Small-Medium Data - 0mb - 100mb

Large Data - 100mb - 1TB

Big Data - 1TB+


Tools

Pandas

Documentation

  1. Read CSV file data in chunk size: The parameter essentially means the number of rows to be read into a dataframe at any single time in order to fit into the local memory.

    import pandas as pd
    # read the large csv file with specified chunksize 
    df_chunk = pd.read_csv(r'../input/data.csv', chunksize=1_000_000)
    
    The operation above resulted in a TextFileReader object for iteration. Strictly speaking, df_chunk is not a dataframe but an object for further operation in the next step.
    chunk_list = []  # append each chunk df here 
    
    # Each chunk is in df format
    for chunk in df_chunk:  
        # perform data filtering 
        chunk_filter = chunk_preprocessing(chunk)
    
        # Once the data filtering is done, append the chunk to list
        chunk_list.append(chunk_filter)
    
    # concat the list into dataframe 
    df_concat = pd.concat(chunk_list)
    

  2. Filter out unimportant columns to save memory

    # Filter out unimportant columns
    df = df[['col_1','col_2', 'col_3', 'col_4', 'col_5', 'col_6','col_7', 'col_8', 'col_9', 'col_10']]
    

  3. Change dtypes for columns

The simplest way to convert a pandas column of data to a different type is to use astype().

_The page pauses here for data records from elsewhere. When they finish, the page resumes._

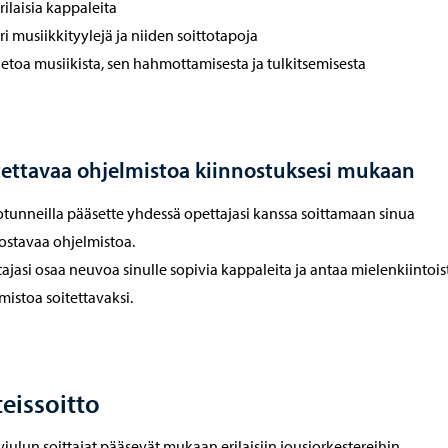
rilaisia kappaleita
ri musiikkityylejä ja niiden soittotapoja
ietoa musiikista, sen hahmottamisesta ja tulkitsemisesta
tettavaa ohjelmistoa kiinnostuksesi mukaan
otunneilla pääsette yhdessä opettajasi kanssa soittamaan sinua
ostavaa ohjelmistoa.
ajasi osaa neuvoa sinulle sopivia kappaleita ja antaa mielenkiintois
mistoa soitettavaksi.
eissoitto
viulun soittajat pääsevät mukaan erilaisiin jousiorkestereihin,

# Change the dtypes (int64 -> int32)
df[['col_1','col_2', 
    'col_3', 'col_4', 'col_5']] = df[['col_1','col_2', 
                                      'col_3', 'col_4', 'col_5']].astype('int32')

# Change the dtypes (float64 -> float32)
df[['col_6', 'col_7',
    'col_8', 'col_9', 'col_10']] = df[['col_6', 'col_7',
                                       'col_8', 'col_9', 'col_10']].astype('float32')

Modin

Documentation

Modin is a DataFrame for datasets from 1MB to 1TB+

Modin uses Ray or Dask to provide an effortless way to speed up your pandas notebooks, scripts, and libraries. Pandas traditionally loads data into a single CPU core, Modin will spread that dataset over multiple cores, this makes it easy to scale and also to build out multiple clusters.

To use Modin, you do not need to know how many cores your system has and you do not need to specify how to distribute the data. In fact, you can continue using your previous pandas notebooks while experiencing a considerable speedup from Modin, even on a single machine. Once you’ve changed your import statement, you’re ready to use Modin just like you would pandas.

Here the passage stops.